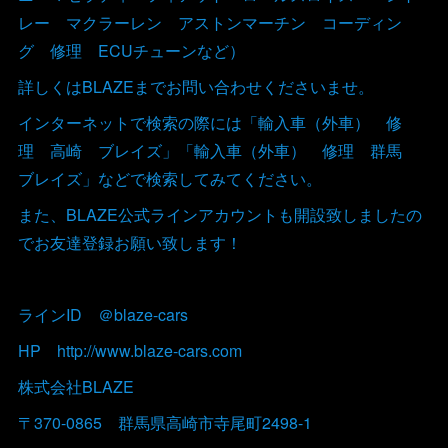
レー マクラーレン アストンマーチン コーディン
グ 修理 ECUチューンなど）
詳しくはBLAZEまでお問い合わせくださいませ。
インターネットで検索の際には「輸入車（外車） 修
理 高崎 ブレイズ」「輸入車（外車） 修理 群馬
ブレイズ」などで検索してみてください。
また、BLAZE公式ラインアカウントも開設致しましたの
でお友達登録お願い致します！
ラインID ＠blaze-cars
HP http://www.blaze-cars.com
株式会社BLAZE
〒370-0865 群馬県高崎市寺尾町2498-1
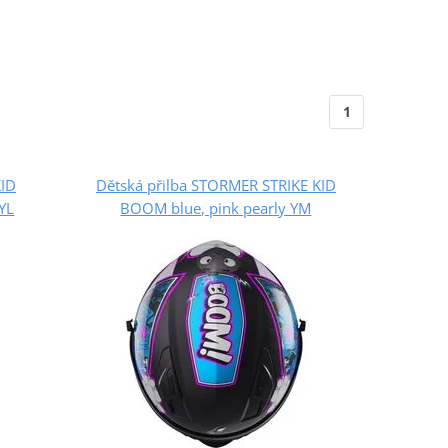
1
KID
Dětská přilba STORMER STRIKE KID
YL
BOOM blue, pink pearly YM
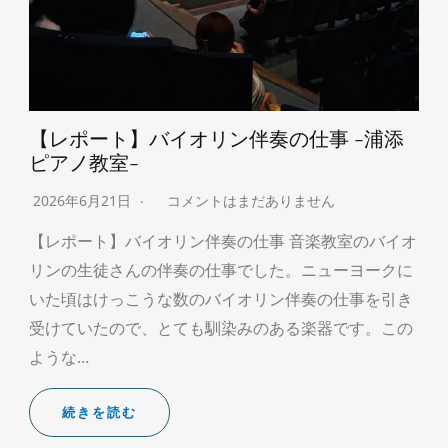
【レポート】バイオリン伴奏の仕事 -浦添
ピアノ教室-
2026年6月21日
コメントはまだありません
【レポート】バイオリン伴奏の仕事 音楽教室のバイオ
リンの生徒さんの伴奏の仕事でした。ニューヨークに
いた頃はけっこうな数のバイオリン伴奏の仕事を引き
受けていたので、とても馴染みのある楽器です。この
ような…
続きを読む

::::::::::

| EXERCISE DESCRIPTION |
Please show the lines in the entries above that hold the string "cars".

| SOLUTION |
ラインID ＠blaze-cars
HP http://www.blaze-cars.com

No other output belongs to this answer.